Is the retirement of Space Shuttle Endeavour the loss of an American symbol? The shuttle ended its final mission yesterday, touching down at NASA’s Kennedy Space Center after a visit to the International Space Station. According to NASA, from its first flight in 1992 to its final one, Endeavour clocked a total of 299 days in space. It orbited the Earth almost 5,000 times and its odometer recorded over 122 million miles. Atlantis is now the last remaining space shuttle.
An image of the American flag is affixed to the sides of Endeavour, just aft its wing. This week on OurValues.org, we’re discussing Old Glory and other American symbols, such as the POW/MIA flag. The final flight and decommissioning of Endeavour got me thinking about the space shuttle itself: Is it an American symbol?
It many ways, it is. Endeavour stands for freedom, adventure, ingenuity, and scientific progress.
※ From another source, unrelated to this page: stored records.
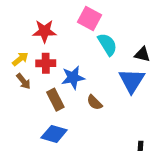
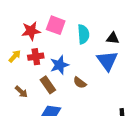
pink square: (90, 19) -> (56, 25), moved
cyan semicircle: (107, 44) -> (83, 34), turned 36
brown arrow: (24, 81) -> (21, 92), moved

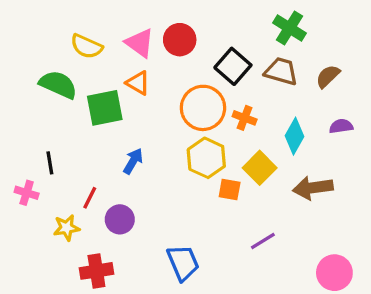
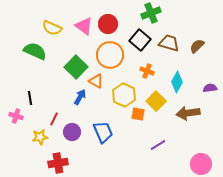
green cross: (290, 28) -> (151, 13), moved, turned 36
orange triangle: (138, 83) -> (96, 81), moved
green square: (105, 108) -> (76, 67), moved, turned -35
orange circle: (203, 108) -> (110, 55), moved
purple semicircle: (341, 126) -> (210, 88), moved
blue trapezoid: (183, 263) -> (103, 132), moved

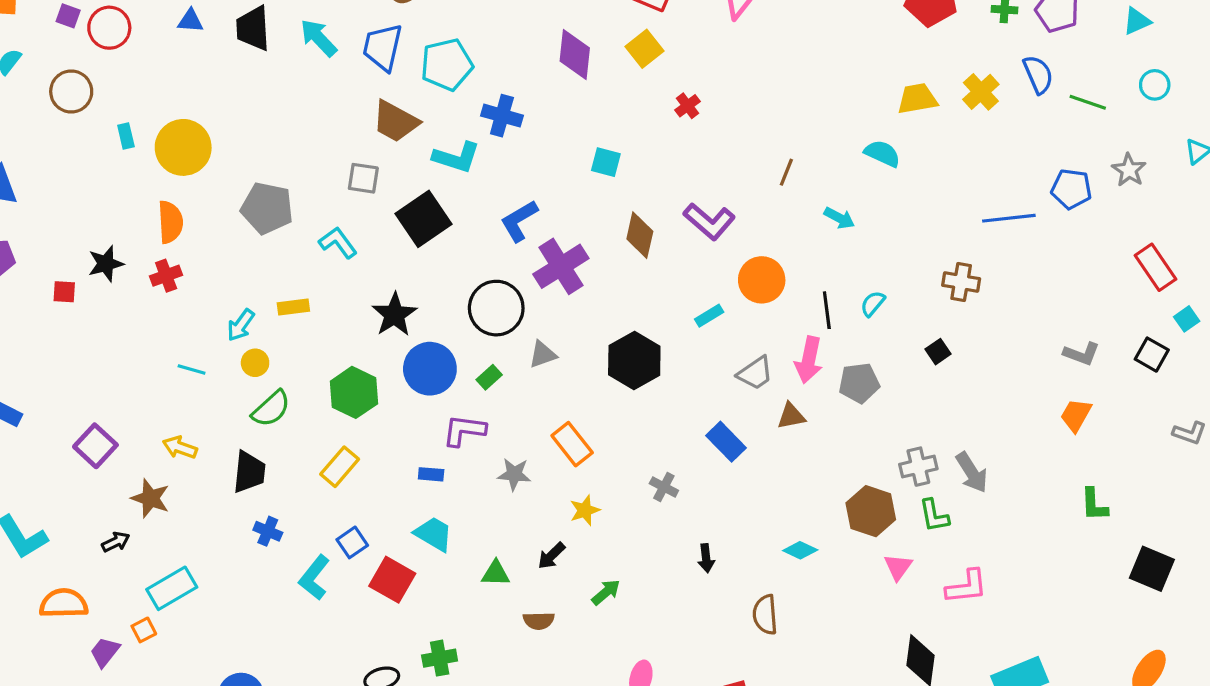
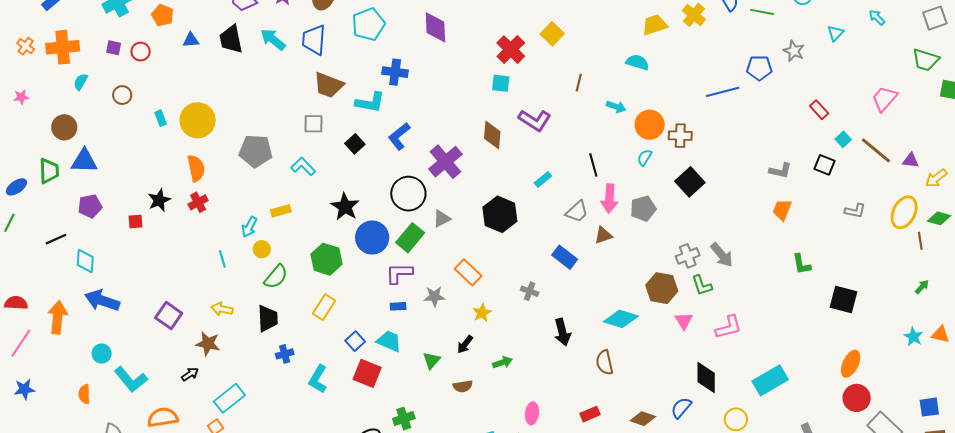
red circle: (109, 28) -> (141, 52), size x0.7
yellow square: (644, 49) -> (552, 34), moved
cyan pentagon: (447, 65) -> (368, 24), moved
brown circle: (71, 92) -> (122, 95), size x0.7
red cross: (687, 106) -> (511, 50), size x1.8
cyan square: (606, 162) -> (501, 83), moved
black square: (424, 219) -> (355, 144), size x0.6
blue L-shape: (519, 221) -> (399, 136), moved
red rectangle: (1155, 267) -> (819, 110), size x0.7
orange circle: (762, 280) -> (650, 125), moved
brown cross: (961, 282) -> (680, 136), moved
black line: (827, 310) -> (593, 165), moved
black square: (938, 352) -> (690, 182), size x1.8
cyan line: (192, 369) -> (222, 259), turned 66
green rectangle: (489, 377) -> (410, 238), size x1.8
blue rectangle: (431, 474) -> (398, 306), moved
blue cross: (268, 531) -> (285, 354), turned -30
blue square: (352, 542) -> (355, 341), moved
cyan diamond: (800, 550) -> (621, 319), size x1.6
black arrow: (706, 558) -> (562, 332), size x1.5
green triangle: (496, 573) -> (432, 360), turned -42
green arrow: (606, 592) -> (502, 362), turned 30

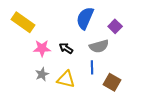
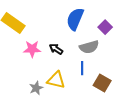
gray star: (42, 74) -> (36, 88), moved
It’s also a symbol of resilience in the face of tragedy—a theme we discussed yesterday with regards to the flag and the Joplin tornado. Endeavour was built as the replacement for Challenger, which exploded in flight in 1986.Some of the spare parts for Challenger were used in the construction of Endeavour.
But in at least one way, Endeavour is not an American symbol. Its spelling is British, revealing its namesake: HMS Endeavour, Captain James Cook’s first ship. Cook was an 18th-century explorer, navigator, and astronomer. The name for the space shuttle was selected in a national competition of elementary and secondary school students. One of the virtues of the name Endeavour is that Cook’s voyage “established the usefulness of sending scientists on voyages of exploration,” says the Kennedy Space Center.
What do you think of the end of Space Shuttle Endeavour?
Is it the loss of an American symbol?